Why does $F$ being conservative guarantee that $\operatorname{curl} F = 0$

Question

Clairaut's Theorem guarantees that

If $f$ is a function of three variables that has continuous second-order partial derivatives, then $\operatorname{curl} f = 0$. This can be confirmed by evaluating $\nabla \times \nabla f$.

Now here's where I'm lost: apparently, a consequence of this is that

If F is conservative, then $\operatorname{curl}$ F $ = 0$

where F is a vector field.

Apparently the above follows trivially from the initial statement guaranteed by Clairaut's Theorem, but I don't see how/why it follows. Why does $F$ being conservative guarantee that $\operatorname{curl} F = 0$ ?

Answer 1

You have it the wrong way around. Zero curl doesn't imply conservative without some assumptions on the actual space in question (like if the field is defined and differentiable on all of $\Bbb R^3$). But that's another question entirely.
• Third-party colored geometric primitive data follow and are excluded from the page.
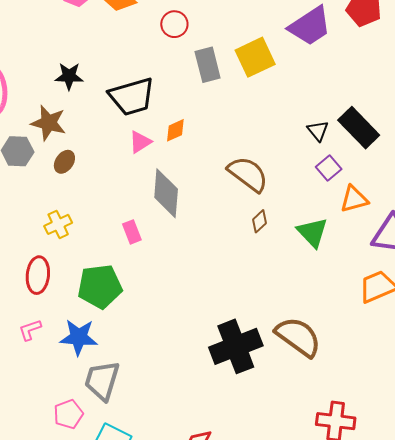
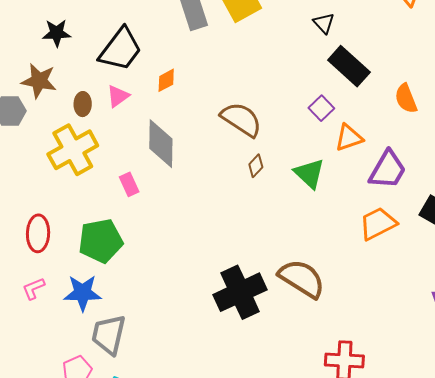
black trapezoid: (132, 97) -> (120, 49), turned -33
black triangle: (318, 131) -> (324, 23), moved
pink triangle: (140, 142) -> (118, 96), moved
brown ellipse: (64, 162) -> (83, 104), moved, turned -30
yellow cross: (58, 224) -> (73, 150), moved, size x1.8

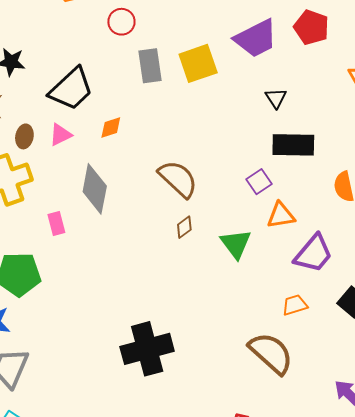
black rectangle: (349, 66) -> (293, 145), turned -51
orange trapezoid: (378, 224) -> (295, 305), size x0.7
brown semicircle: (302, 279) -> (271, 353), moved

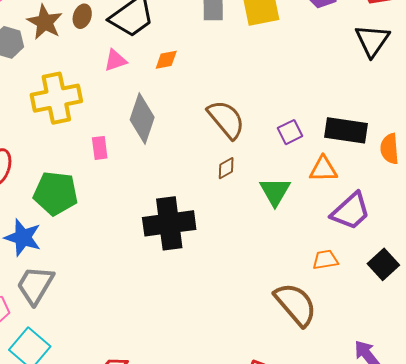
black triangle: (276, 98) -> (372, 40), moved, size x1.6
brown ellipse: (24, 136) -> (82, 16), moved
black rectangle: (293, 145) -> (346, 130), moved
purple square: (259, 182) -> (290, 132), moved
black cross: (147, 349) -> (169, 223), moved

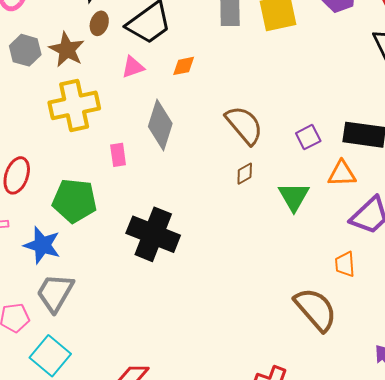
brown star: (45, 22) -> (67, 50), moved
black cross: (169, 223) -> (153, 234), moved, turned 30
orange trapezoid: (325, 260) -> (345, 264), turned -84

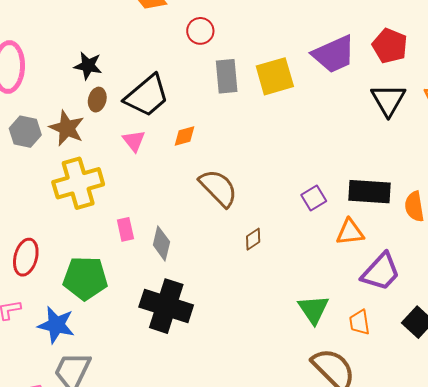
pink triangle: (133, 67) -> (134, 141), turned -45
gray diamond: (160, 125) -> (161, 243), moved, size x0.7
brown semicircle: (244, 125) -> (218, 188), moved
green triangle: (294, 197) -> (313, 309), moved

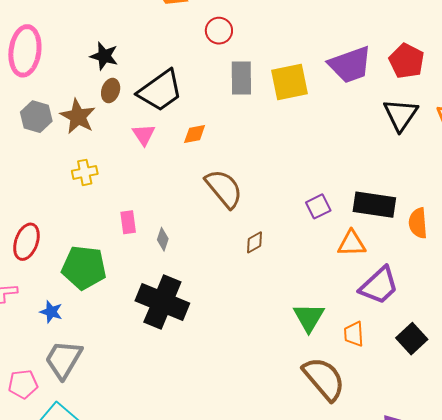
yellow cross: (78, 183) -> (85, 172), size x0.5
gray diamond: (161, 243) -> (163, 239), size x0.7
blue star: (56, 325) -> (51, 312), size x0.6

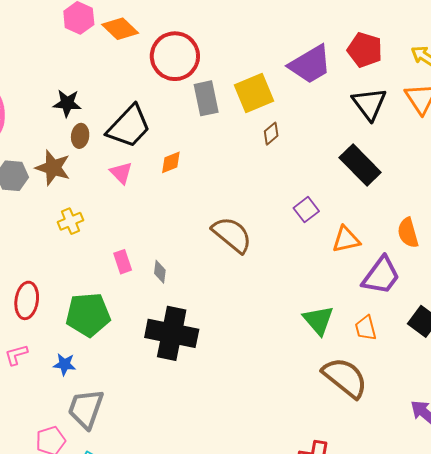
red circle: (219, 31) -> (175, 56), size x1.8
brown semicircle: (224, 189) -> (232, 235), moved
black rectangle: (374, 205) -> (360, 165), moved, turned 48
orange semicircle: (418, 223) -> (408, 233), moved
brown diamond: (254, 242) -> (271, 134), moved

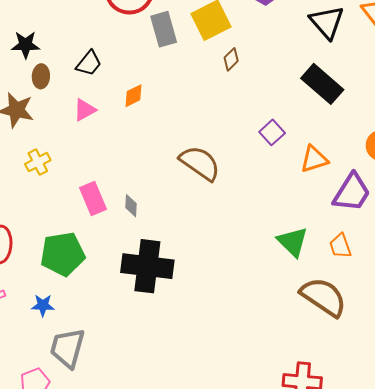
black trapezoid: (129, 126) -> (89, 63), size x0.6
pink triangle: (121, 173) -> (85, 110), turned 50
pink rectangle: (123, 262) -> (93, 199), size x1.4

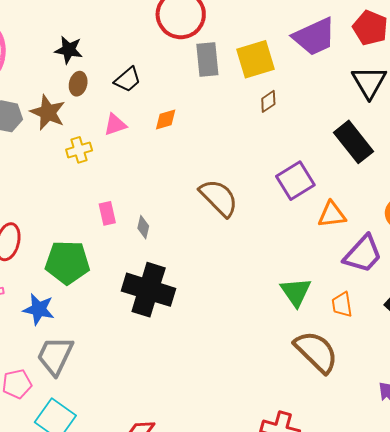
purple square: (272, 132) -> (295, 181), size x1.5
yellow cross: (38, 162) -> (79, 150), moved
pink rectangle: (93, 199) -> (107, 213), size x0.7
blue star: (43, 305) -> (39, 309), size x1.4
What they're saying is that conservative implies zero curl. Their second statement follows from the first in that if $\mathbf F$ is a conservative field, then there is some $f$ such that $\nabla f = \mathbf F$. Thus $\nabla \times \mathbf F = \nabla\times \nabla f = 0$.

Answer 2

As an addendum to Arthur's answer, the reason your text is saying that the conclusion follows from Clairaut's theorem is that if $F$ is conservative, $F = \nabla f$ for some scalar function $f$. To see this, pick an arbitrary point $x_0$ and define $$f(x) = \int_0^1 \langle F[\gamma(t)], \gamma'(t)\rangle \,dt$$ where $\gamma:[0,1]\to\mathbb{R}^3$ is an arbitrary smooth curve from $x_0$ to $x$. The definition of a conservative vector field is exactly the condition that this integral is independent of $\gamma$ and that therefore $f$ is well-defined and smooth. Now for any vector $v$, pick a path $\gamma$ that ends with $\gamma'(1) = v$, and you have $$\langle\nabla f ,v\rangle = \frac{d}{dh} \int_0^{1+h}\langle F[\gamma(t)], \gamma'(t)\rangle \,dt = \langle F(x), v\rangle.$$